● **TASK DESCRIPTION**
In the entries below, filter for the word "loginform" and copy every matching line.

● **SUPPLIED INFORMATION**
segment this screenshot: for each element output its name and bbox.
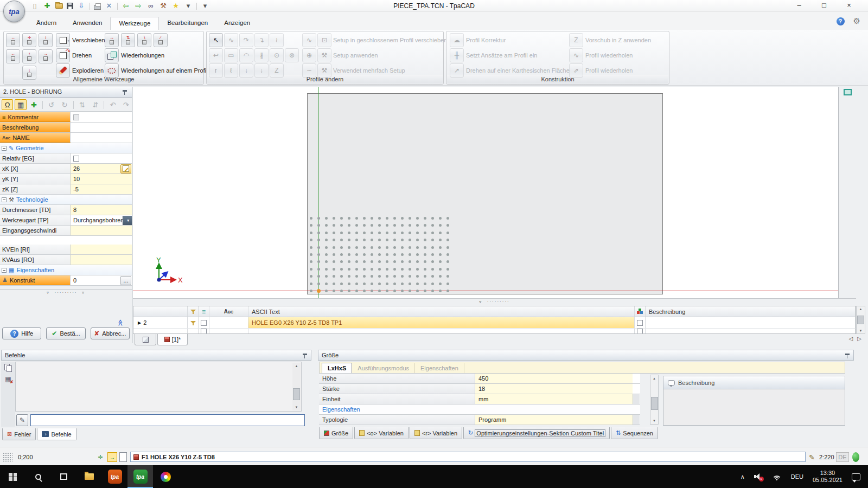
- property-checkbox[interactable]: [73, 114, 79, 120]
- collapse-box-icon[interactable]: [2, 268, 7, 273]
- delete-icon[interactable]: ✕: [105, 2, 113, 10]
- abbrechen-button[interactable]: ✘Abbrec...: [91, 328, 130, 339]
- wifi-icon[interactable]: [772, 473, 782, 480]
- tab-optimierung[interactable]: ↻Optimierungseinstellungen-Sektion Custo…: [463, 427, 610, 439]
- menu-tab-anzeigen[interactable]: Anzeigen: [216, 17, 258, 30]
- center-y-tool[interactable]: ↕: [39, 33, 53, 47]
- collapse-panel-icon[interactable]: ≪: [117, 319, 125, 326]
- close-button[interactable]: ×: [837, 0, 861, 12]
- scrollbar-thumb[interactable]: [651, 397, 658, 410]
- tab-sequenzen[interactable]: ⇅Sequenzen: [611, 427, 658, 439]
- tab-o-variablen[interactable]: <o> Variablen: [354, 427, 409, 439]
- scroll-up-icon[interactable]: ▲: [295, 364, 298, 368]
- scroll-down-icon[interactable]: ▼: [859, 329, 863, 333]
- properties-column-header[interactable]: [635, 306, 646, 317]
- groesse-scrollbar[interactable]: ▲ ▼: [650, 375, 659, 425]
- scroll-right-icon[interactable]: ▷: [857, 336, 861, 342]
- row-eingangsgeschwindigkeit[interactable]: Eingangsgeschwindi: [0, 226, 132, 236]
- center-xy-tool[interactable]: ✛: [22, 33, 36, 47]
- beschreibung-content[interactable]: [663, 389, 845, 425]
- ascii-text-column-header[interactable]: ASCII Text: [248, 306, 635, 317]
- wiederholungen-profil-button[interactable]: [105, 63, 119, 78]
- open-icon[interactable]: [55, 3, 63, 9]
- start-button[interactable]: [0, 465, 25, 488]
- row-yk[interactable]: yK [Y]10: [0, 174, 132, 184]
- rotate-left-icon[interactable]: ↺: [46, 99, 57, 110]
- view-tab-piece[interactable]: [135, 334, 156, 345]
- table-view-icon[interactable]: ▦: [15, 99, 26, 110]
- volume-muted-icon[interactable]: ×: [754, 473, 763, 480]
- row-xk[interactable]: xK [X]26: [0, 164, 132, 174]
- row-kvaus[interactable]: KVAus [RO]: [0, 255, 132, 265]
- drawing-area[interactable]: Y X: [133, 87, 838, 298]
- gear-icon[interactable]: ⚙: [853, 16, 860, 26]
- add-node-icon[interactable]: ✚: [28, 99, 40, 110]
- parametric-icon[interactable]: Ω: [2, 99, 13, 110]
- sort-up-icon[interactable]: ⇅: [76, 99, 88, 110]
- fit-view-icon[interactable]: →: [107, 452, 117, 462]
- scroll-up-icon[interactable]: ▲: [859, 307, 863, 311]
- groesse-tab-eigenschaften[interactable]: Eigenschaften: [415, 363, 464, 373]
- table-delete-icon[interactable]: ▦: [5, 375, 11, 383]
- align-left-tool[interactable]: ←: [6, 49, 20, 63]
- scroll-down-icon[interactable]: ▼: [653, 419, 656, 423]
- size-value[interactable]: 18: [475, 384, 633, 394]
- undo-icon[interactable]: ↶: [107, 99, 118, 110]
- keyboard-language[interactable]: DEU: [791, 473, 803, 480]
- drehen-button[interactable]: [56, 48, 70, 62]
- property-value[interactable]: [71, 123, 132, 132]
- filter-column-header[interactable]: [188, 306, 199, 317]
- tpa-logo-button[interactable]: tpa: [3, 1, 25, 22]
- edit-value-button[interactable]: [120, 164, 131, 174]
- view-tab-face-1[interactable]: [1]*: [157, 334, 188, 345]
- row-konstrukt[interactable]: ♟Konstrukt0…: [0, 275, 132, 286]
- row-typologie[interactable]: TypologieProgramm: [319, 415, 640, 425]
- hilfe-button[interactable]: ?Hilfe: [2, 328, 41, 339]
- property-value[interactable]: [71, 245, 132, 254]
- row-relativ[interactable]: Relativ [EG]: [0, 153, 132, 164]
- tab-befehle[interactable]: ›Befehle: [37, 428, 76, 440]
- property-value[interactable]: 26: [71, 164, 132, 174]
- search-button[interactable]: [25, 465, 51, 488]
- property-value[interactable]: [71, 153, 132, 163]
- property-value[interactable]: 10: [71, 174, 132, 184]
- page-icon[interactable]: [119, 452, 127, 462]
- scroll-up-icon[interactable]: ▲: [653, 376, 656, 381]
- property-value[interactable]: 8: [71, 205, 132, 215]
- program-row-partial[interactable]: [133, 328, 856, 334]
- row-beschreibung[interactable]: Beschreibung: [0, 123, 132, 133]
- befehle-scrollbar[interactable]: ▲ ▼: [292, 363, 301, 410]
- explorer-button[interactable]: [76, 465, 102, 488]
- tab-r-variablen[interactable]: <r> Variablen: [410, 427, 462, 439]
- align-bottom-tool[interactable]: ↓: [22, 66, 36, 80]
- more-options-button[interactable]: …: [120, 276, 131, 285]
- row-checkbox[interactable]: [201, 329, 207, 334]
- menu-tab-anwenden[interactable]: Anwenden: [65, 17, 110, 30]
- action-center-icon[interactable]: [852, 473, 860, 480]
- command-edit-button[interactable]: ✎: [16, 414, 28, 426]
- section-geometrie[interactable]: ✎Geometrie: [0, 143, 132, 153]
- explodieren-button[interactable]: [56, 63, 70, 78]
- property-value[interactable]: Durchgangsbohrer▼: [71, 215, 132, 225]
- scrollbar-thumb[interactable]: [857, 316, 864, 324]
- maximize-button[interactable]: □: [812, 0, 837, 12]
- command-input-field[interactable]: [30, 414, 305, 426]
- size-value[interactable]: 450: [475, 374, 633, 383]
- redo-icon[interactable]: ↷: [120, 99, 132, 110]
- row-checkbox[interactable]: [201, 320, 207, 326]
- groesse-tab-ausführungsmodus[interactable]: Ausführungsmodus: [352, 363, 415, 373]
- horizontal-splitter[interactable]: ▿ ·········: [133, 298, 856, 306]
- cell-button[interactable]: [633, 394, 640, 404]
- new-file-icon[interactable]: ▯: [30, 2, 39, 10]
- property-value[interactable]: [71, 226, 132, 235]
- size-value[interactable]: mm: [475, 394, 633, 404]
- property-value[interactable]: [71, 112, 132, 122]
- pin-icon[interactable]: [845, 352, 850, 359]
- copy-pages-icon[interactable]: [4, 364, 12, 371]
- paint-app[interactable]: [153, 465, 178, 488]
- tpa-orange-app[interactable]: tpa: [102, 465, 127, 488]
- find-icon[interactable]: ∞: [146, 2, 155, 10]
- beschreibung-column-header[interactable]: Beschreibung: [646, 306, 856, 317]
- property-value[interactable]: [71, 133, 132, 143]
- row-staerke[interactable]: Stärke18: [319, 384, 640, 394]
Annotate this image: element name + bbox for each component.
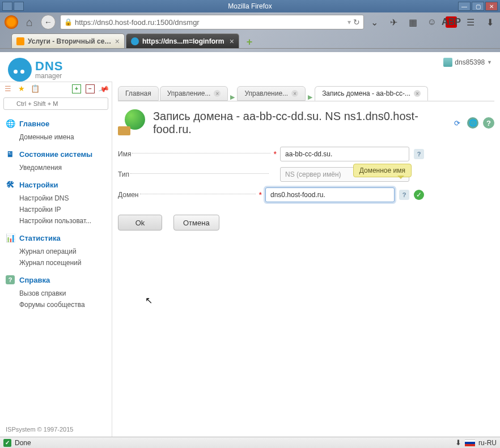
- chevron-down-icon: ▼: [487, 59, 492, 65]
- refresh-button[interactable]: ⟳: [451, 117, 463, 129]
- search-input[interactable]: [3, 97, 108, 110]
- sidebar-section-system[interactable]: 🖥 Состояние системы: [6, 150, 106, 159]
- tab-label: https://dns...m=loginform: [142, 37, 226, 45]
- menu-icon[interactable]: ☰: [465, 16, 476, 28]
- domain-input[interactable]: [265, 187, 395, 202]
- logo: DNS manager: [8, 58, 63, 82]
- user-menu[interactable]: dns85398 ▼: [443, 58, 492, 67]
- tab-close-icon[interactable]: ×: [414, 90, 421, 97]
- sidebar-item[interactable]: Настройки DNS: [6, 193, 106, 204]
- required-icon: *: [274, 150, 277, 159]
- lang-text: ru-RU: [478, 439, 497, 447]
- sidebar-item[interactable]: Журнал посещений: [6, 257, 106, 268]
- user-icon: [443, 58, 452, 67]
- close-window-button[interactable]: ✕: [485, 2, 498, 11]
- logo-text-bottom: manager: [35, 72, 63, 79]
- sidebar-section-help[interactable]: ? Справка: [6, 275, 106, 284]
- lock-icon: 🔒: [64, 18, 73, 26]
- page-tab[interactable]: Управление...×: [160, 86, 228, 101]
- downloads-icon[interactable]: ⬇: [484, 16, 495, 28]
- check-ok-icon: ✓: [414, 190, 424, 200]
- help-button[interactable]: ?: [483, 117, 494, 129]
- status-bar: ✓ Done ⬇ ru-RU: [0, 437, 500, 448]
- gear-icon: 🛠: [6, 180, 15, 189]
- chevron-right-icon: ▶: [229, 93, 236, 101]
- browser-tabs: Услуги - Вторичный сервер... × https://d…: [0, 32, 500, 49]
- sidebar-item[interactable]: Доменные имена: [6, 131, 106, 143]
- sidebar-item[interactable]: Настройки пользоват...: [6, 215, 106, 227]
- cursor-icon: ↖: [145, 295, 152, 306]
- home-button[interactable]: [23, 15, 36, 29]
- field-help-button[interactable]: ?: [399, 190, 409, 200]
- reload-button[interactable]: ↻: [353, 18, 360, 27]
- firefox-icon[interactable]: [5, 15, 18, 29]
- sidebar-item[interactable]: Вызов справки: [6, 288, 106, 299]
- user-name: dns85398: [455, 58, 485, 66]
- name-input[interactable]: [280, 147, 409, 161]
- download-icon[interactable]: ⬇: [455, 438, 461, 447]
- star-icon[interactable]: ★: [17, 84, 26, 93]
- abp-icon[interactable]: ABP: [446, 16, 457, 28]
- collapse-icon[interactable]: −: [86, 84, 95, 93]
- sidebar-item[interactable]: Форумы сообщества: [6, 299, 106, 310]
- window-menu-icon[interactable]: [2, 2, 12, 11]
- field-help-button[interactable]: ?: [414, 149, 424, 159]
- flag-ru-icon: [465, 440, 475, 446]
- page-tab[interactable]: Запись домена - aa-bb-cc-...×: [315, 86, 428, 101]
- pocket-icon[interactable]: ⌄: [368, 16, 380, 28]
- tab-label: Услуги - Вторичный сервер...: [28, 37, 112, 45]
- domain-label: Домен: [118, 191, 139, 199]
- pin-icon[interactable]: 📌: [98, 83, 109, 95]
- page-icon: [118, 109, 145, 136]
- globe-icon: 🌐: [6, 119, 15, 128]
- face-icon[interactable]: ☺: [426, 16, 438, 28]
- sidebar: ☰ ★ 📋 + − 📌 🌐 Главное Доменные имена: [0, 82, 112, 438]
- logo-icon: [8, 58, 32, 82]
- maximize-button[interactable]: ▢: [472, 2, 484, 11]
- expand-icon[interactable]: +: [72, 84, 81, 93]
- address-bar[interactable]: 🔒 https://dns0.host-food.ru:1500/dnsmgr …: [60, 15, 364, 29]
- browser-tab[interactable]: Услуги - Вторичный сервер... ×: [11, 33, 125, 48]
- type-label: Тип: [118, 170, 129, 178]
- sidebar-item[interactable]: Настройки IP: [6, 204, 106, 215]
- chart-icon: 📊: [6, 233, 15, 242]
- window-icon: [14, 2, 24, 11]
- plane-icon[interactable]: ✈: [388, 16, 399, 28]
- cancel-button[interactable]: Отмена: [173, 215, 219, 231]
- tab-close-icon[interactable]: ×: [115, 37, 120, 46]
- tooltip: Доменное имя: [353, 164, 412, 177]
- list-icon[interactable]: ☰: [3, 84, 12, 93]
- name-label: Имя: [118, 150, 131, 158]
- grid-icon[interactable]: ▦: [407, 16, 418, 28]
- browser-chrome: ← 🔒 https://dns0.host-food.ru:1500/dnsmg…: [0, 12, 500, 52]
- sidebar-section-stats[interactable]: 📊 Статистика: [6, 233, 106, 242]
- page-title: Запись домена - aa-bb-cc-dd.su. NS ns1.d…: [153, 110, 443, 136]
- monitor-icon: 🖥: [6, 150, 15, 159]
- browser-tab[interactable]: https://dns...m=loginform ×: [126, 33, 239, 48]
- sidebar-item[interactable]: Журнал операций: [6, 246, 106, 257]
- tab-close-icon[interactable]: ×: [291, 90, 298, 97]
- tab-favicon: [16, 37, 24, 45]
- sidebar-item[interactable]: Уведомления: [6, 162, 106, 173]
- ok-button[interactable]: Ok: [118, 215, 162, 231]
- clipboard-icon[interactable]: 📋: [31, 84, 40, 93]
- language-button[interactable]: 🌐: [467, 117, 478, 129]
- status-ok-icon: ✓: [3, 439, 11, 447]
- minimize-button[interactable]: —: [458, 2, 471, 11]
- window-titlebar: Mozilla Firefox — ▢ ✕: [0, 0, 500, 12]
- required-icon: *: [259, 190, 262, 199]
- sidebar-section-settings[interactable]: 🛠 Настройки: [6, 180, 106, 189]
- back-button[interactable]: ←: [41, 15, 56, 29]
- new-tab-button[interactable]: +: [243, 36, 256, 48]
- page-tab[interactable]: Главная: [118, 86, 159, 101]
- tab-close-icon[interactable]: ×: [214, 90, 221, 97]
- tab-close-icon[interactable]: ×: [230, 37, 234, 46]
- logo-text-top: DNS: [35, 60, 63, 72]
- page-tab[interactable]: Управление...×: [237, 86, 306, 101]
- sidebar-section-main[interactable]: 🌐 Главное: [6, 119, 106, 128]
- sidebar-toolbar: ☰ ★ 📋 + − 📌: [0, 82, 112, 95]
- tab-favicon: [131, 37, 139, 45]
- main-content: Главная Управление...× ▶ Управление...× …: [112, 82, 500, 438]
- window-title: Mozilla Firefox: [228, 2, 272, 10]
- url-text: https://dns0.host-food.ru:1500/dnsmgr: [75, 18, 345, 27]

● **TASK OUTPUT**
- tab-label: https://dns...m=loginform: [142, 37, 226, 45]
- browser-tab[interactable]: https://dns...m=loginform ×: [126, 33, 239, 48]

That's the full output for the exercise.